Final answer:
The probability that the mean weight of 9 randomly selected fish will be between 18 lb and 23 lb is found by converting the weights into z-scores and looking up the corresponding probabilities in the standard normal distribution.
Step-by-step explanation:
The question asks for the probability that the mean weight of 9 randomly selected fish from a lake with normally distributed weights will be between 18 lb and 23 lb, given that the mean weight is 20 lb and the standard deviation is 9 lb. To answer this, we use the concept of the sampling distribution of the sample mean. Since the weights are normally distributed, the sampling distribution of the sample mean for n = 9 fish will also be normal with mean (μ) equal to the population mean and standard deviation (σ/√n) equal to the population standard deviation divided by the square root of the sample size. In this case, we have μ = 20 lb and σ/√n = 9 lb/√9 = 3 lb.

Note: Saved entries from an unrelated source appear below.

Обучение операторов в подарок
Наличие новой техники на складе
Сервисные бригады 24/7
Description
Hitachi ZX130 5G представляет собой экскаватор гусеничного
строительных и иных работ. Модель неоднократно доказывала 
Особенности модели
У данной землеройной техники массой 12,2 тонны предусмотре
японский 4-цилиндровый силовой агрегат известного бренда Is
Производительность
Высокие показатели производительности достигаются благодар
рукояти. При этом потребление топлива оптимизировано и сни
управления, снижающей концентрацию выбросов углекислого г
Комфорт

To find the probability, we convert the weights to z-scores using the formula: z = (X - μ) / (σ/√n). For X = 18 lb, z = (18 lb - 20 lb) / 3 lb = -0.67. For X = 23 lb, z = (23 lb - 20 lb) / 3 lb = 1.00. We then look up these z-scores in a standard normal distribution table or use a calculator to find the probabilities that correspond to these z-scores. The final probability is the difference between these two probabilities.